Cohesion and coupling are design choices. The JVM is a runtime. The two meet at three places: dispatch cost when decoupling adds interface hops, allocation cost when cohesive value types travel as records, and class-loading + JIT compilation cost when decoupling produces many small classes. This file walks ten optimization angles where the heuristics cost cycles — and how to keep them cheap. All numbers illustrative; verify with JMH.


1. Decoupling and dispatch — invokeinterface vs invokevirtual

Decoupling through interfaces (the canonical DIP move) uses invokeinterface instead of invokevirtual. The runtime cost difference:

  • invokevirtual resolves through a fixed-offset vtable slot — one indirect load.
  • invokeinterface resolves through an itable lookup keyed by interface — historically a linear scan, in modern HotSpot a hashed lookup with cache. One to three extra loads per uncached call.

For monomorphic call sites, the JIT erases both into direct calls. For megamorphic (3+ types), invokeinterface is slower than invokevirtual by ~10–20% in microbenchmarks.

public final class OrderService {
    private final OrderRepository repo;      // interface field
    public void place(Order o) {
        repo.save(o);                        // invokeinterface
    }
}

The good news: most decoupled call sites are monomorphic (the production wiring fixes the impl). The JIT inlines aggressively. Decoupling is free at runtime in 99% of practical cases.

Inspect: -XX:+UnlockDiagnosticVMOptions -XX:+PrintInlining shows (virtual call) vs (inline) decisions.


2. Cohesion and class-loading cost

A codebase with high cohesion at the class level usually has more classes — one purpose per class. Each class costs:

  • ~1 KB of metaspace per loaded class.
  • One classloader entry, one constant pool, one method table.
  • One JIT compilation when methods get hot.

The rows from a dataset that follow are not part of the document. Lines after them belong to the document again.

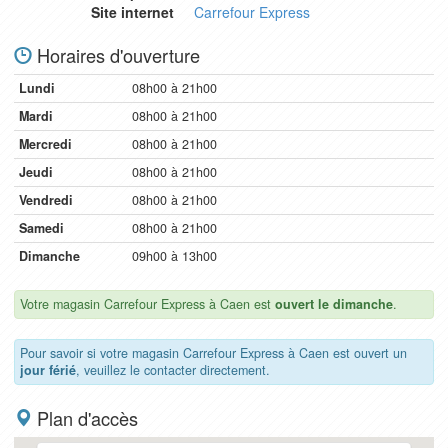
Site internet
Carrefour Express
Horaires d'ouverture
Lundi
08h00 à 21h00
Mardi
08h00 à 21h00
Mercredi
08h00 à 21h00
Jeudi
08h00 à 21h00
Vendredi
08h00 à 21h00
Samedi
08h00 à 21h00
Dimanche
09h00 à 13h00
Votre magasin Carrefour Express à Caen est
ouvert le dimanche
.
Pour savoir si votre magasin Carrefour Express à Caen est ouvert un
jour férié
, veuillez le contacter directement.
Plan d'accès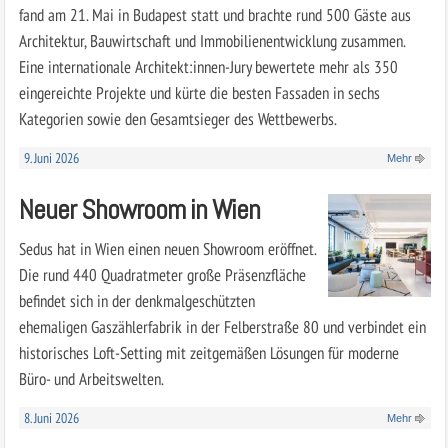
fand am 21. Mai in Budapest statt und brachte rund 500 Gäste aus
Architektur, Bauwirtschaft und Immobilienentwicklung zusammen.
Eine internationale Architekt:innen-Jury bewertete mehr als 350
eingereichte Projekte und kürte die besten Fassaden in sechs
Kategorien sowie den Gesamtsieger des Wettbewerbs.
9. Juni 2026
Mehr
Neuer Showroom in Wien
Sedus hat in Wien einen neuen Showroom eröffnet.
Die rund 440 Quadratmeter große Präsenzfläche
befindet sich in der denkmalgeschützten
ehemaligen Gaszählerfabrik in der Felberstraße 80 und verbindet ein
historisches Loft-Setting mit zeitgemäßen Lösungen für moderne
Büro- und Arbeitswelten.
8. Juni 2026
Mehr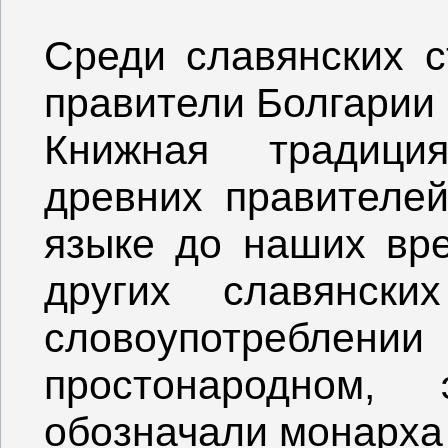
Среди славянских 
правители Болгарии 
Книжная традици
древних правителей
языке до наших вре
других славянски
словоупотреблени
простонародном,
обозначали монарха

For a typical enterprise app: - 5,000 classes → ~5 MB metaspace. - 50,000 classes → ~50 MB metaspace + measurable startup time.

The trade-off: cohesion adds class count; coupling adds per-class size. The total bytes are roughly similar. The class-loading cost favours fewer classes; the JIT cost favours smaller classes (faster to compile).

For startup-sensitive applications (CLI tools, lambda functions, GraalVM native images), excessive cohesion-driven class proliferation matters. Otherwise, ignore.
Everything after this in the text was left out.